Given entries Block Start

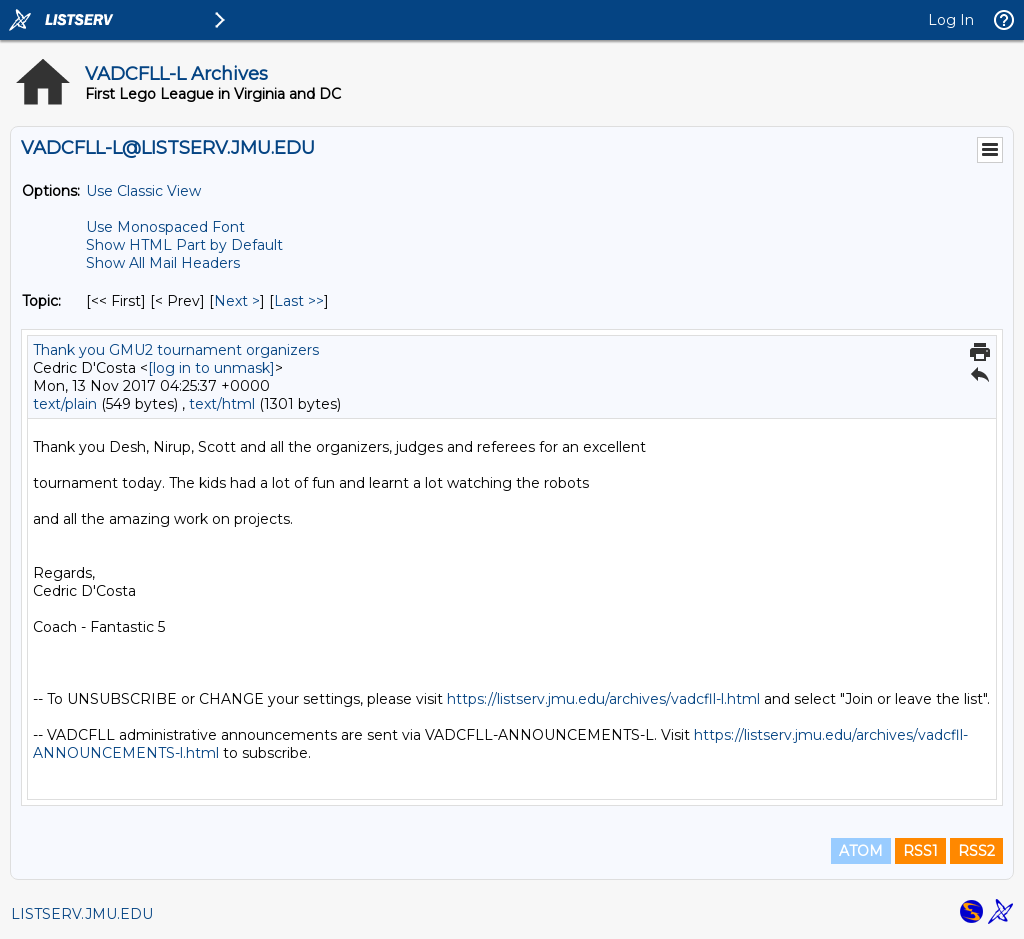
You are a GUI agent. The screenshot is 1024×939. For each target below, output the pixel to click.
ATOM (861, 851)
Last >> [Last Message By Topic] (299, 301)
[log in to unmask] (211, 368)
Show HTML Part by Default (184, 245)
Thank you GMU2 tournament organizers (176, 350)
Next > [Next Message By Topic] (237, 301)
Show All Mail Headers (163, 263)
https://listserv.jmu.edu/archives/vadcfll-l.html (603, 699)
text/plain (65, 404)
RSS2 (976, 851)
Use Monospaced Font (165, 227)
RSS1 (920, 851)
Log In (951, 20)
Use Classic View (143, 191)
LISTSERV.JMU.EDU (82, 914)
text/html (222, 404)
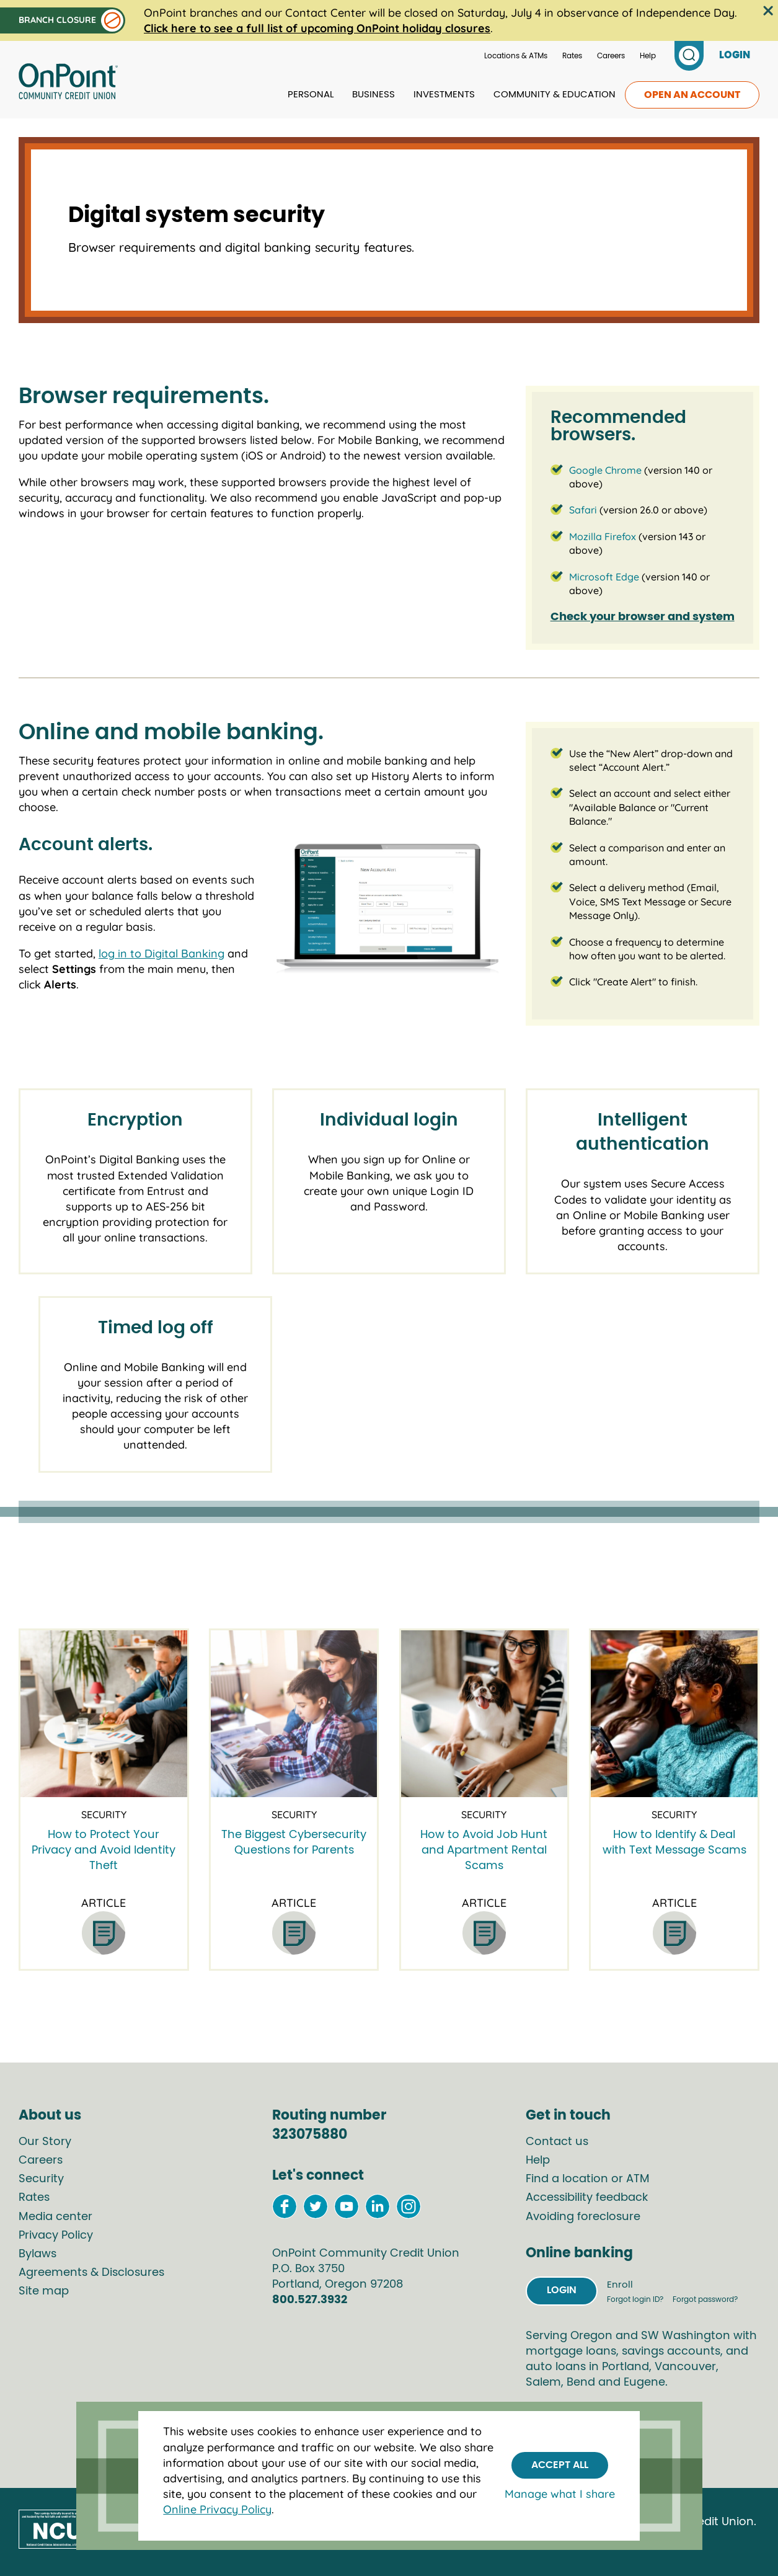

Given entries Block End

Directions:
Would you please output each record exactly, leaving the images out?

The answer:
You are a GUI agent. The screenshot is 1024×939. For each target below, output the pixel to click.
ATOM (861, 851)
Last >> [Last Message By Topic] (299, 301)
[log in to unmask] (211, 368)
Show HTML Part by Default (184, 245)
Thank you GMU2 tournament organizers (176, 350)
Next > [Next Message By Topic] (237, 301)
Show All Mail Headers (163, 263)
https://listserv.jmu.edu/archives/vadcfll-l.html (603, 699)
text/plain (65, 404)
RSS2 (976, 851)
Use Monospaced Font (165, 227)
RSS1 (920, 851)
Log In (951, 20)
Use Classic View (143, 191)
LISTSERV.JMU.EDU (82, 914)
text/html (222, 404)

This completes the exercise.